[Extracted page text data]
--------------------------------------------------
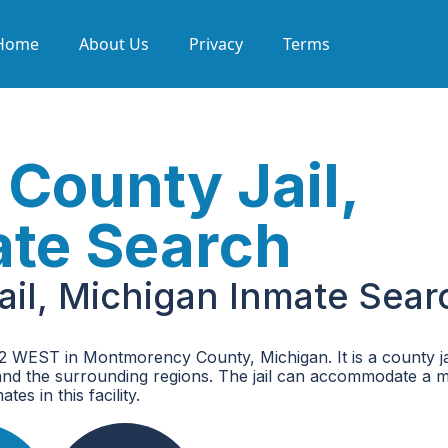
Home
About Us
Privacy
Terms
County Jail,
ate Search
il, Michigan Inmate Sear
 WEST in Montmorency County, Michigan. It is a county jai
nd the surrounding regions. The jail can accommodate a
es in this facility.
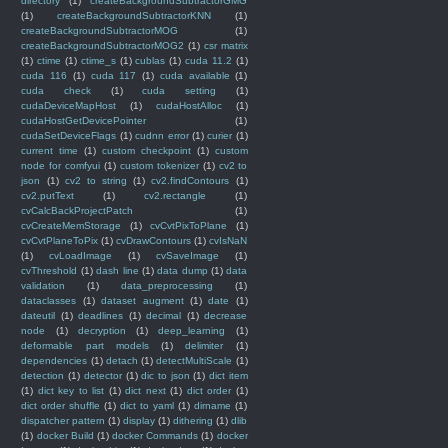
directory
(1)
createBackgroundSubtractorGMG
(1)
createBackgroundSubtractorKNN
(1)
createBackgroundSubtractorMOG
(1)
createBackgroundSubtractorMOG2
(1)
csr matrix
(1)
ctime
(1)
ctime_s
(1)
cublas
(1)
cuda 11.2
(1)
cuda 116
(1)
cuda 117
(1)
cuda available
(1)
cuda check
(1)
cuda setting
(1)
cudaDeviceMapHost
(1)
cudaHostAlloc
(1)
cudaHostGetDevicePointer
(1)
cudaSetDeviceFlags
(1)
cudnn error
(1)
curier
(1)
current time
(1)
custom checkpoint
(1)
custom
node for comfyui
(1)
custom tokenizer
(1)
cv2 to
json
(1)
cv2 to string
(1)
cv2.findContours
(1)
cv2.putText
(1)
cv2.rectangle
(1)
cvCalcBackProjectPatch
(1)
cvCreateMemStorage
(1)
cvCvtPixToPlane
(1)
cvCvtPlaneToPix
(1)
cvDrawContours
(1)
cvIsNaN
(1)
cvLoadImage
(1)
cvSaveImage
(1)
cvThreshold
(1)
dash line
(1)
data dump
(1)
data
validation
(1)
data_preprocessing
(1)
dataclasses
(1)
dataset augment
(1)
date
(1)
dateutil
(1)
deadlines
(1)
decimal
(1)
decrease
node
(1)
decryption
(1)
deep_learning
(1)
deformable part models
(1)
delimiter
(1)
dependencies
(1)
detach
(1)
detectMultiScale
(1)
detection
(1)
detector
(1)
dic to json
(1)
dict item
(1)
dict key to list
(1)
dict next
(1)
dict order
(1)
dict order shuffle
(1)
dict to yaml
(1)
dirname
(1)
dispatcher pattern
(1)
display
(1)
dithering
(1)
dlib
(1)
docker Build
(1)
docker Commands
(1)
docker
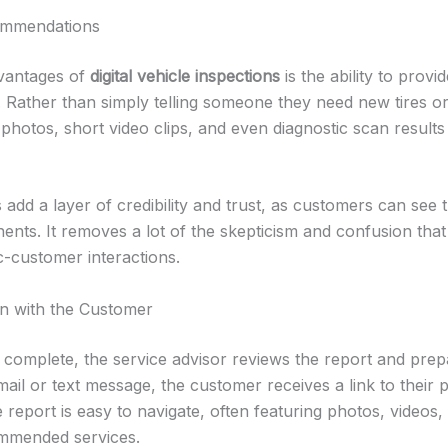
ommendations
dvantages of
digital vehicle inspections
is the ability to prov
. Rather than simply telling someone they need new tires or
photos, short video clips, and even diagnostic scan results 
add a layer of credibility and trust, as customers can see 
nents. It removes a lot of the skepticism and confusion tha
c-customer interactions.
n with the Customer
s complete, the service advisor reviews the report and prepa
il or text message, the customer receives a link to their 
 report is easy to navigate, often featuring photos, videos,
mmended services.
--------------------------------------------------
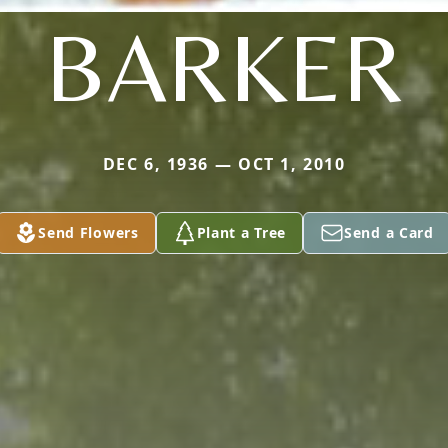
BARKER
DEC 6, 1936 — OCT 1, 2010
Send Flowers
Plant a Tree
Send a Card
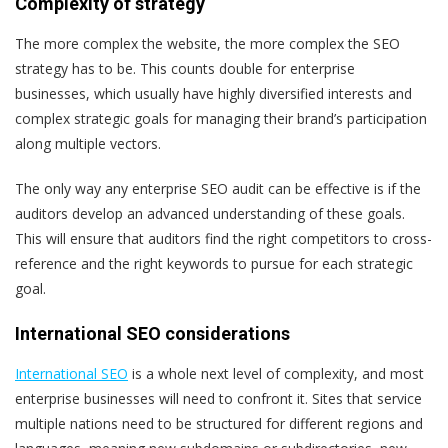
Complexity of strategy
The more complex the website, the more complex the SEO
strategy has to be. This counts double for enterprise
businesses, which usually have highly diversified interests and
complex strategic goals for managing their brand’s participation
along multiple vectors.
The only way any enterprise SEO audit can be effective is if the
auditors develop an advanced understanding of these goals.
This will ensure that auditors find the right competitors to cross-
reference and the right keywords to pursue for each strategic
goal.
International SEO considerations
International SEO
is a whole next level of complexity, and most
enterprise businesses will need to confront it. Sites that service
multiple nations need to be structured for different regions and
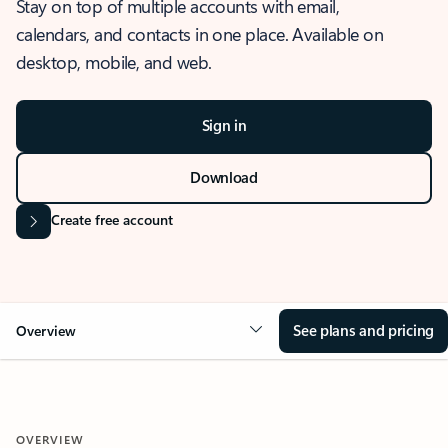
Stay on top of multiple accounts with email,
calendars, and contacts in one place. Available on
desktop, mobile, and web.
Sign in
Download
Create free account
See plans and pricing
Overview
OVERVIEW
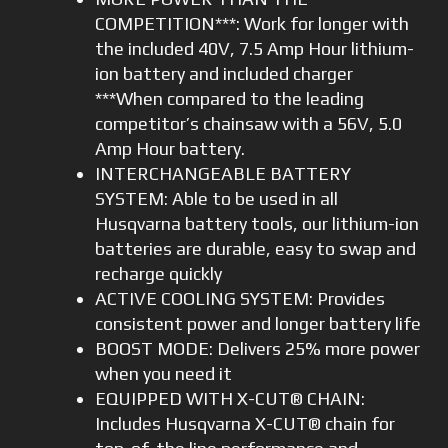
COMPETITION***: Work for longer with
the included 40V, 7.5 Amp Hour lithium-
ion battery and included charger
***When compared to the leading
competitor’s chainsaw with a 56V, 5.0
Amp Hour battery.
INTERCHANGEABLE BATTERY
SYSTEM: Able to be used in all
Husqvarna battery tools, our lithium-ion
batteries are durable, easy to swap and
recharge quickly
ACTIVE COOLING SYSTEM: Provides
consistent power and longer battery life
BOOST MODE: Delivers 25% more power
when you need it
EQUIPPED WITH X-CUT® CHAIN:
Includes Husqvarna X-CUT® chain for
--------------------------------------------------
DESCRIPTION OF THE TASK
I'd like the lines above from the one with "dvantages of" up to and including the one with "s complete, the" copied exactly, with no other lines.

FINAL ANSWER
dvantages of
digital vehicle inspections
is the ability to prov
. Rather than simply telling someone they need new tires or
photos, short video clips, and even diagnostic scan results 
add a layer of credibility and trust, as customers can see 
nents. It removes a lot of the skepticism and confusion tha
c-customer interactions.
n with the Customer
s complete, the service advisor reviews the report and prepa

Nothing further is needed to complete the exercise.